Each school principal is required to conduct a fire drill during the first week of classes after the opening of school and at least once a month after that.
Mike Webb, Durham County assistant fire marshal, said it is imperative schools do conduct the drills.
“The more you do it, the more repetition you can get, the quicker you can get out,” Webb said.
School principals are required to fill out a form detailing any problems and recording evacuation times for their monthly fire drills. That report is then sent to the district superintendent’s office where it’s to be kept on file.
CBS North Carolina Investigates asked for every fire drill report for the 2015-16 school year.
In Durham Public Schools, the following number of schools were missing at least one month, if not more:
- 17 elementary schools
- 5 middle schools
- 9 high schools
In some cases, principals noted making up a missed fire drill the following month, but according to Webb, that doesn’t count.
“Fire drills have to be done. Once you miss it, you can’t make it up,” Webb said.
CBS North Carolina Investigates took the issue to the head of Risk Management for Durham Public Schools.

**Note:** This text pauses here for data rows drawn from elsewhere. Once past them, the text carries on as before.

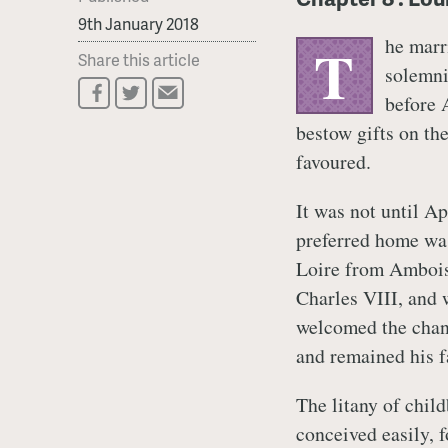
9th January 2018
he marr
T
Share this article
solemni
before 
bestow gifts on th
favoured.
It was not until Ap
preferred home was 
Loire from Ambois
Charles VIII, and 
welcomed the chang
and remained his f
The litany of chil
conceived easily, 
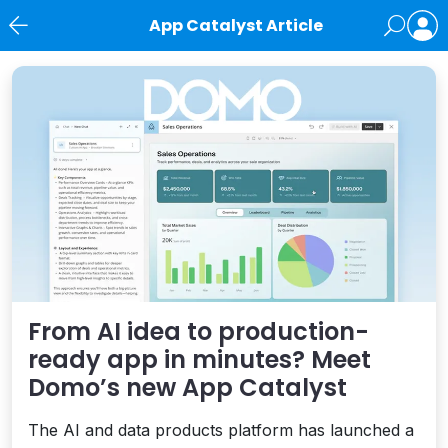
App Catalyst Article
News
From AI idea to production-
ready app in minutes? Meet
Domo’s new App Catalyst
The AI and data products platform has launched a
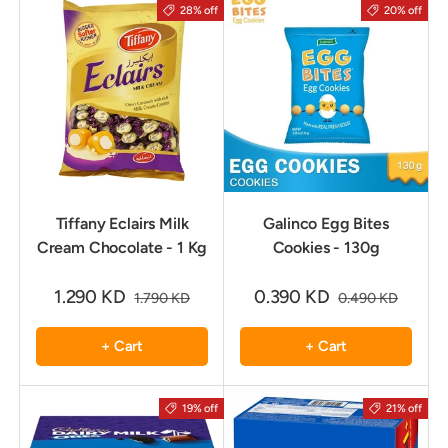
28% off
20% off
Tiffany Eclairs Milk
Galinco Egg Bites
Cream Chocolate - 1 Kg
Cookies - 130g
1.290 KD
0.390 KD
1.790 KD
0.490 KD
+ Cart
+ Cart
19% off
21% off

“This does concern us and we’re glad this is getting some attention because we need to do a better job to ensure all the schools are doing it. We’re glad to say 94-95 percent but in safety, you got to be close to 100 percent. It’s state statute,” said Hugh Osteen, deputy superintendent of Operational Services.
Parents outside of Fayetteville Street Elementary echo that statement.
“I don’t feel that’s something that should be neglected. Because that’s safety. Every parent wants to be able to go to work and know they child safe if they in school,” a parent said.
CBS North Carolina Investigates could not obtain two months worth of fire drill reporting for Fayetteville Street Elementary.
Webb said ultimately these drills are the responsibility of the schools principal.
“It is so important to make sure this paperwork is filled out properly. We look at it as a legal document. If something were to happen in the school, they’re going to pull that paperwork first,” he said.
After CBS North Carolina’s investigation, Osteen said they will be speaking to school principals to make sure they are doing these fire drills.
Wake County Public Schools said every school was doing their drills every month.
But the documented proof showed similar numbers when it came schools missing least one monthly fire drill:
- 23 elementary schools
- 9 middle schools
- 12 high schools
Robert Pace, the Risk Management Safety administrator for Wake County Schools, said the district is doing its best.
“With the safety of 160,000 students, we take that very seriously. We’re going to try and do the best we can so parents can be confident we’re looking after their children,” Pace said.
Again, CBS North Carolina Investigates found some schools like Apex and Bugg Elementary that missed a month and then held two fire drills later in an attempt to make up for it. Other schools didn’t have any documentation at all.